Blissful as this courtship is, it is now suddenly snapped, as the differences in sexual attitudes are revealed. Mutual expectations become increasingly blurred, slowly but steadily leading to failure and disillusionment.
This interaction between the feminine and the masculine is observed by another spectator (Tatiana Kamieniecka) – a whole different person, misplaced, moving clumsily and awkwardly. Though she does not lose touch with the ground, she keeps stumbling and faltering. She is naive and callow, yet she desperately seeks closeness. She is a person yet unformed, becoming at times a plaything of the “older” dancers who, driven by momentary interest, roll her among each other.
Characteristic of Dada, the artistic space also incorporates the audience. Bzdyl and Hewelt abandon the stage, now occupied by the monotonously dancing women actors. They both conduct a series of surprising experiments, beginning with standing on their hears and pelting each other with paper shells, and finishing with dressing a randomly chosen member of the audience in a red dress. They keep throwing the audience off balance, disaccustoming them to the usual, passive perception. Several times, they trick the audience into a round of applause by remaining still, pretending the show is over.
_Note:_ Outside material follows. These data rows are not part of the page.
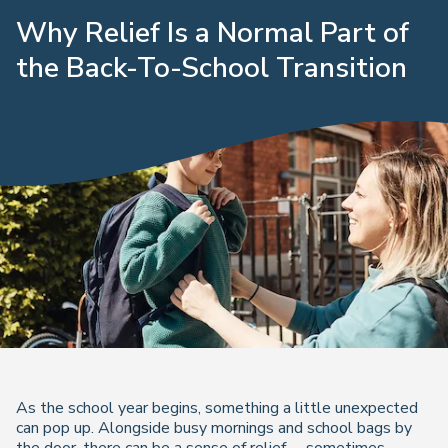
Why Relief Is a Normal Part of
the Back-To-School Transition
As the school year begins, something a little unexpected
can pop up. Alongside busy mornings and school bags by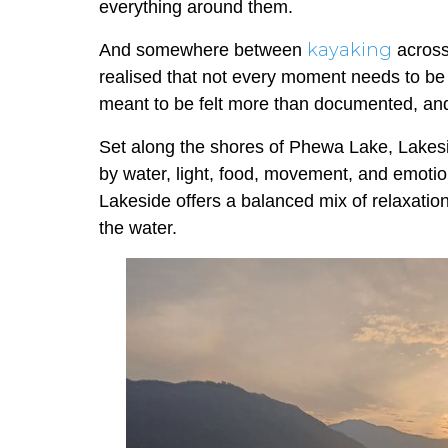
everything around them.
kayaking
And somewhere between
across
realised that not every moment needs to b
meant to be felt more than documented, an
Set along the shores of Phewa Lake, Lakesid
by water, light, food, movement, and emotio
Lakeside offers a balanced mix of relaxation
the water.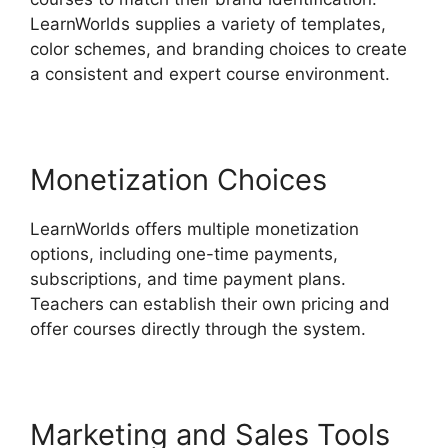
LearnWorlds supplies a variety of templates,
color schemes, and branding choices to create
a consistent and expert course environment.
Monetization Choices
LearnWorlds offers multiple monetization
options, including one-time payments,
subscriptions, and time payment plans.
Teachers can establish their own pricing and
offer courses directly through the system.
Marketing and Sales Tools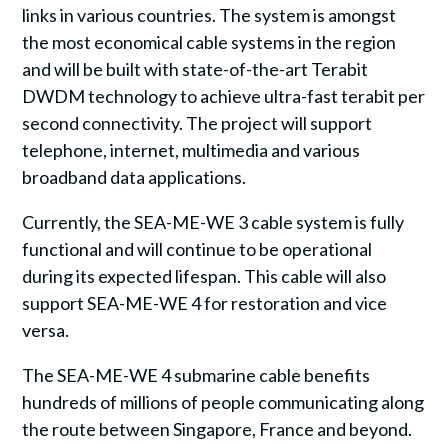
links in various countries. The system is amongst
the most economical cable systems in the region
and will be built with state-of-the-art Terabit
DWDM technology to achieve ultra-fast terabit per
second connectivity. The project will support
telephone, internet, multimedia and various
broadband data applications.
Currently, the SEA-ME-WE 3 cable system is fully
functional and will continue to be operational
during its expected lifespan. This cable will also
support SEA-ME-WE 4 for restoration and vice
versa.
The SEA-ME-WE 4 submarine cable benefits
hundreds of millions of people communicating along
the route between Singapore, France and beyond.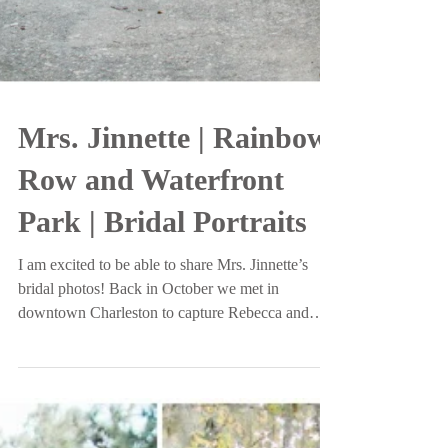
Mrs. Jinnette | Rainbow
Row and Waterfront
Park | Bridal Portraits
I am excited to be able to share Mrs. Jinnette’s
bridal photos! Back in October we met in
downtown Charleston to capture Rebecca and
her...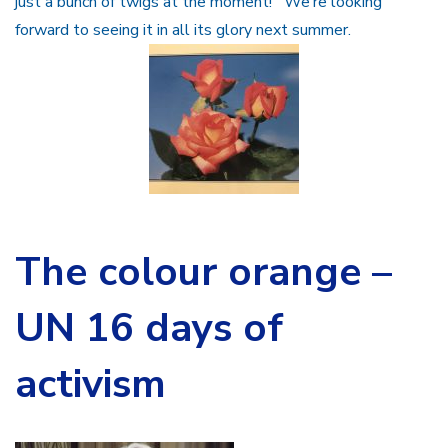
just a bunch of twigs at the moment! We’re looking
forward to seeing it in all its glory next summer.
The colour orange –
UN 16 days of
activism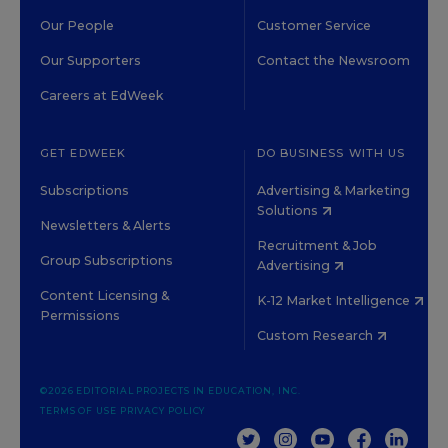
Our People
Customer Service
Our Supporters
Contact the Newsroom
Careers at EdWeek
GET EDWEEK
DO BUSINESS WITH US
Subscriptions
Advertising & Marketing
Solutions
Newsletters & Alerts
Recruitment & Job
Group Subscriptions
Advertising
Content Licensing &
K-12 Market Intelligence
Permissions
Custom Research
©2026 EDITORIAL PROJECTS IN EDUCATION, INC.
TERMS OF USE
PRIVACY POLICY
TWITTER
INSTAGRAM
YOUTUBE
FACEBOOK
LINKED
A special bow of appreciation should also go to the musical setting. Composed by Mikołaj Trzaska, the score is perfectly united with the dancers’ moves, simultaneously interpreting and co-creating the atmosphere of the performance. Light-hearted banter is accompanied by pulsating, electronic sounds and catchy melodies which, along the intensifying suspense, become interrupted by jazz dissonances.
Dada von Bzdülöw have fully risen to the challenge they took up. Red Grass captivates with a unpretentious interpretation of bitter and painful issues. Its carefully dispensed use of irony is capable of extracting charm from the gloom of existential disasters.